Pick each line containing the word "surfaces" out of the data below.

Entries taken from a collection:
^^^^^^^^

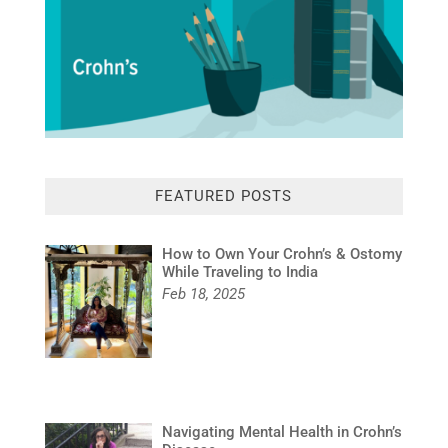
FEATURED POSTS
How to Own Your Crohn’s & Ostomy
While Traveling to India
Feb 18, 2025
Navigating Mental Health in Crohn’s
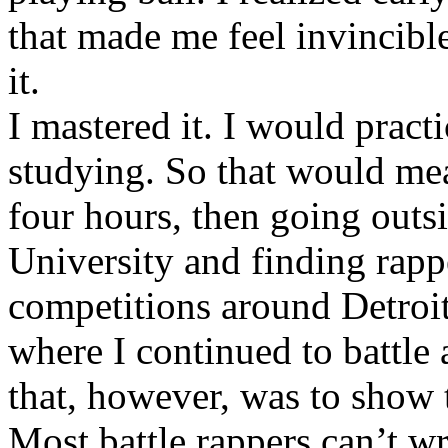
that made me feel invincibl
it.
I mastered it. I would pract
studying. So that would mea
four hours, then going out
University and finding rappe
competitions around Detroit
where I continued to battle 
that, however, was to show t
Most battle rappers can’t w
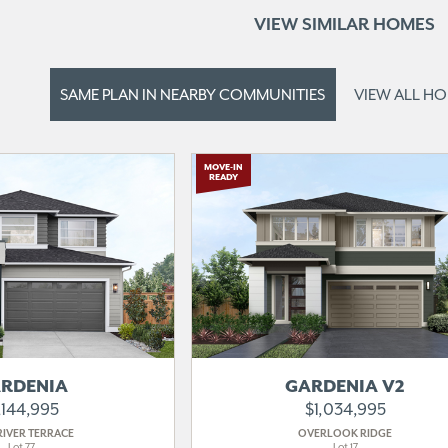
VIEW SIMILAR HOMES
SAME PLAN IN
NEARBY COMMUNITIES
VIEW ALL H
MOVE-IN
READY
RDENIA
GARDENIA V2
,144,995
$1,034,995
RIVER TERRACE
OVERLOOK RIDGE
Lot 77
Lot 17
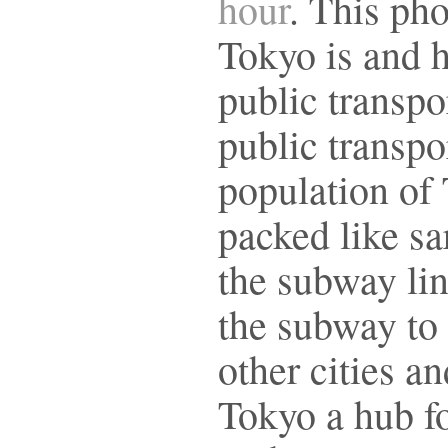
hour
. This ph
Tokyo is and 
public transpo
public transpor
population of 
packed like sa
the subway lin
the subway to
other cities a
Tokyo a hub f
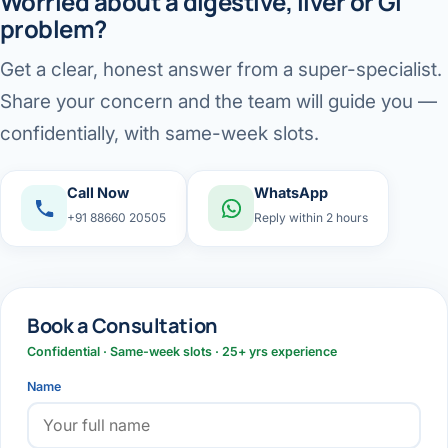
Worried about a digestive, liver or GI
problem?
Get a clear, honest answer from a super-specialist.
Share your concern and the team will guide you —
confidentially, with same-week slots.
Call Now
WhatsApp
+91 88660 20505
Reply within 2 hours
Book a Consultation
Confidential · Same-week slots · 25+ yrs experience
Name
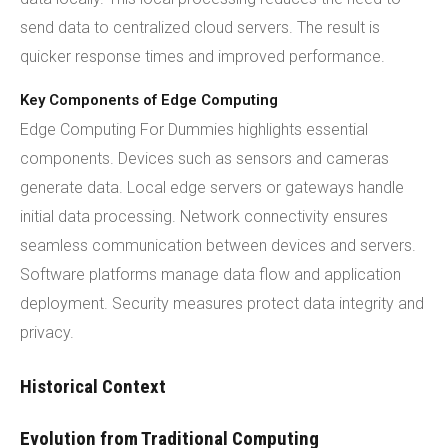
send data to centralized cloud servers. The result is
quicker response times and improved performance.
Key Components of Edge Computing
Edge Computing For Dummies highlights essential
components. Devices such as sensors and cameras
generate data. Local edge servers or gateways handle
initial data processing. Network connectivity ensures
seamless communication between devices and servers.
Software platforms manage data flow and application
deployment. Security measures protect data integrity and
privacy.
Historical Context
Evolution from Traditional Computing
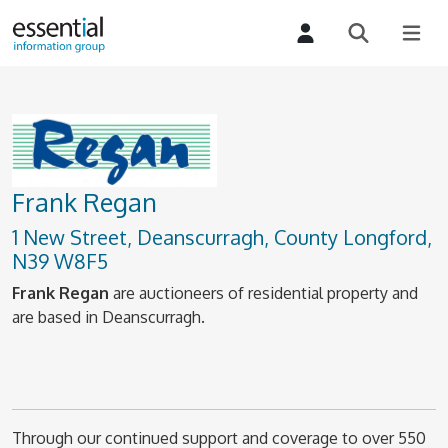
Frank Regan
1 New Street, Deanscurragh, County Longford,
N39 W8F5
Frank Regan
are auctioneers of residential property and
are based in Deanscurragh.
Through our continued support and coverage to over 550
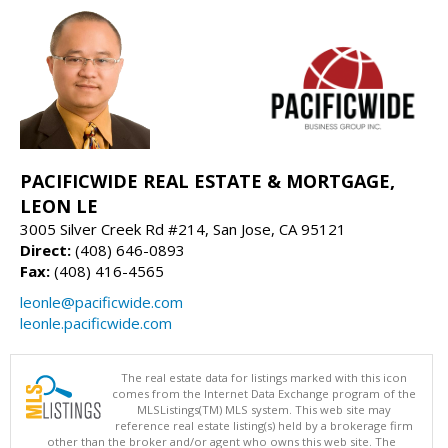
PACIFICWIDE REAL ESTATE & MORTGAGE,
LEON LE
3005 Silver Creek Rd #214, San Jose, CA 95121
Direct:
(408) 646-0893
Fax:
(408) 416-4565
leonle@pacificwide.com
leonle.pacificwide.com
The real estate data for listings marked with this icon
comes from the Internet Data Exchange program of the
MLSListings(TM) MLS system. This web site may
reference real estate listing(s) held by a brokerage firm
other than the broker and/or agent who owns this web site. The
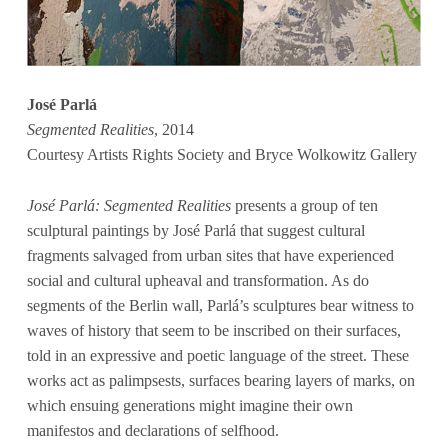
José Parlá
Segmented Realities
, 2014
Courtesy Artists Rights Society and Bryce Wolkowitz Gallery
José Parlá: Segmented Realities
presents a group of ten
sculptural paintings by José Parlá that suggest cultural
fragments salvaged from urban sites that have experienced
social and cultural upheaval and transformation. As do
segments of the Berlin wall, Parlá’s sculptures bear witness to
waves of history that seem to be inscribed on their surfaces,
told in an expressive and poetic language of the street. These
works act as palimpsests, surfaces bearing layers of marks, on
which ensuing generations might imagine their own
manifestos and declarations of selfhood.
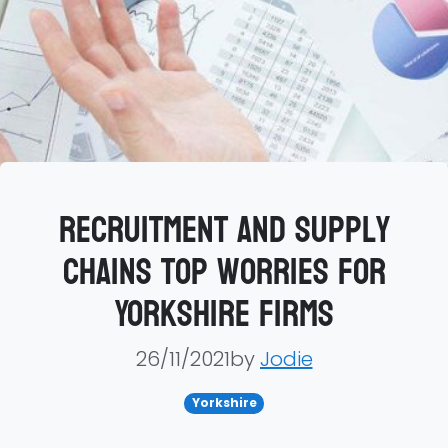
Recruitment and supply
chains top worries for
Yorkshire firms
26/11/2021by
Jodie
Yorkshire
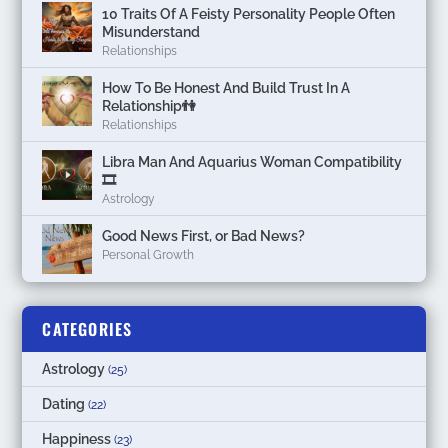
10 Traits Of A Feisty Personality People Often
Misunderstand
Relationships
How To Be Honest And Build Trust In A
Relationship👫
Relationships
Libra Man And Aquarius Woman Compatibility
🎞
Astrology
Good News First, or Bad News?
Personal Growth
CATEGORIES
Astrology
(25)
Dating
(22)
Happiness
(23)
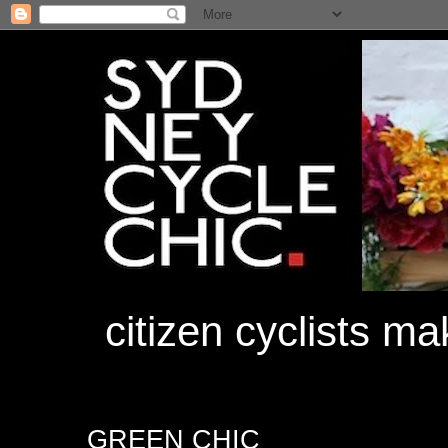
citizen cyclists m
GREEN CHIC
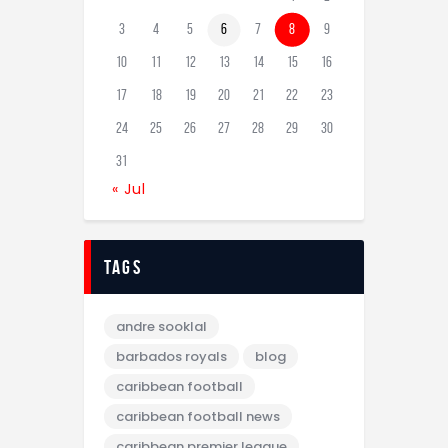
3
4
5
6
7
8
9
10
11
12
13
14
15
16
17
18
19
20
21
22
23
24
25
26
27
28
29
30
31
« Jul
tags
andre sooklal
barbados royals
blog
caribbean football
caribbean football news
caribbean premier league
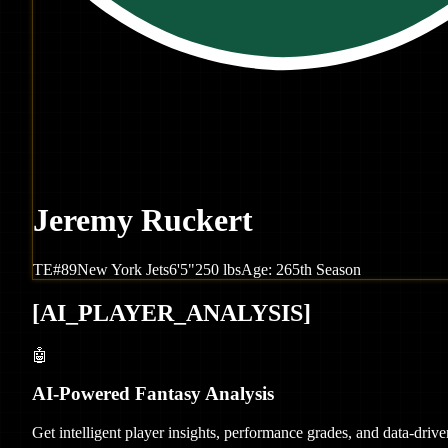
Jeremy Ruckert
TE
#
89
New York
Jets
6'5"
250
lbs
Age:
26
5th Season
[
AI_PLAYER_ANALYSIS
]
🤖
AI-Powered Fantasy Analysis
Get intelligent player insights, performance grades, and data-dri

^^^^^^^^

Your response:
waves of history that seem to be inscribed on their surfaces,
works act as palimpsests, surfaces bearing layers of marks, on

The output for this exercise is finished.